In the spring of 1860, with the Brown Company Savage traveled to Salt Lake City, Utah Territory with his family. He photographed the Mormon trail while travelling to Utah but no photographs have survived.In 1861 he established a photography studio with a partner, Marsena Cannon, an early Utah daguerreotypist and photographer. A year later, after Cannon moved to southern Utah, he established a partnership with artist George M. Ottinger. Ottinger and Savage helped to organize the Deseret Academy of Art, which was soon replaced by the University of Deseret. Ottinger painted scenery for the Salt Lake Theatre and took photos of local buildings and landscapes. Savage became increasingly popular as a portrait photographer and prominent people in Utah commissioned him to take their photos. He was also an active member of the 20th ward, sang in the Mormon Tabernacle Choir, joined the Nauvoo Legion, and lectured on various subjects at the local Literary Institute.
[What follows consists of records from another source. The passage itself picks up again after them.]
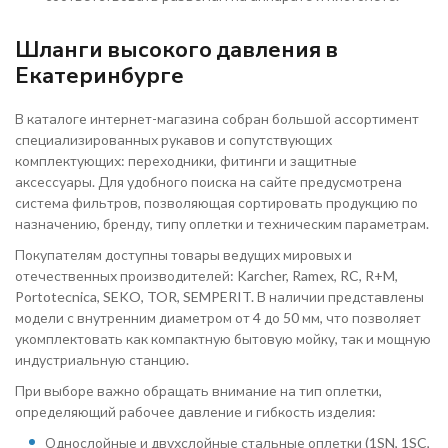
Шланги высокого давления в
Екатеринбурге
В каталоге интернет-магазина собран большой ассортимент
специализированных рукавов и сопутствующих
комплектующих: переходники, фитинги и защитные
аксессуары. Для удобного поиска на сайте предусмотрена
система фильтров, позволяющая сортировать продукцию по
назначению, бренду, типу оплетки и техническим параметрам.
Покупателям доступны товары ведущих мировых и
отечественных производителей: Karcher, Ramex, RC, R+M,
Portotecnica, SEKO, TOR, SEMPERIT. В наличии представлены
модели с внутренним диаметром от 4 до 50 мм, что позволяет
укомплектовать как компактную бытовую мойку, так и мощную
индустриальную станцию.
При выборе важно обращать внимание на тип оплетки,
определяющий рабочее давление и гибкость изделия:
Однослойные и двухслойные стальные оплетки (1SN, 1SC,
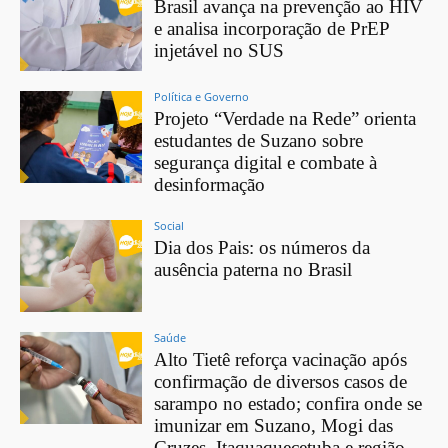
Brasil avança na prevenção ao HIV
e analisa incorporação de PrEP
injetável no SUS
Política e Governo
Projeto “Verdade na Rede” orienta
estudantes de Suzano sobre
segurança digital e combate à
desinformação
Social
Dia dos Pais: os números da
ausência paterna no Brasil
Saúde
Alto Tietê reforça vacinação após
confirmação de diversos casos de
sarampo no estado; confira onde se
imunizar em Suzano, Mogi das
Cruzes, Itaquaquecetuba e região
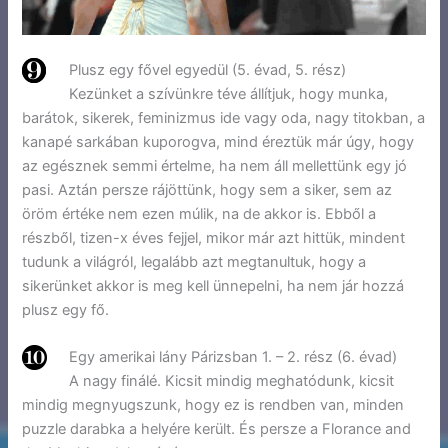
Plusz egy fővel egyedül (5. évad, 5. rész)
Kezünket a szívünkre téve állítjuk, hogy munka,
barátok, sikerek, feminizmus ide vagy oda, nagy titokban, a
kanapé sarkában kuporogva, mind éreztük már úgy, hogy
az egésznek semmi értelme, ha nem áll mellettünk egy jó
pasi. Aztán persze rájöttünk, hogy sem a siker, sem az
öröm értéke nem ezen múlik, na de akkor is. Ebből a
részből, tizen-x éves fejjel, mikor már azt hittük, mindent
tudunk a világról, legalább azt megtanultuk, hogy a
sikerünket akkor is meg kell ünnepelni, ha nem jár hozzá
plusz egy fő.
Egy amerikai lány Párizsban 1. – 2. rész (6. évad)
A nagy finálé. Kicsit mindig meghatódunk, kicsit
mindig megnyugszunk, hogy ez is rendben van, minden
puzzle darabka a helyére került. És persze a Florance and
Savage advertised in local newspapers to increase his business. Several times, he made a collage of the baby photographs he had taken over the years, and often families with featured children would buy a copy. To protect his work from copyright infringement, he retained the original glass plate negatives of his photographs, giving him more control over their use.

Charles W. Carter joined Ottinger and Savage's photography studio at some point after November 1864, when Carter arrived in Salt Lake City. Carter started his own photography studio with J.B. Silvis sometime in 1867. Carter often printed and sold other photographers' work. Since it is difficult to determine whether some photographs from this time were taken by Carter or Savage, occasionally both photographers are credited. While Andrew J. Russell was documenting the construction of the Union Pacific Railroad in 1868, he met and befriended Savage. The two photographers often took photographs of the same scenes within minutes of each other.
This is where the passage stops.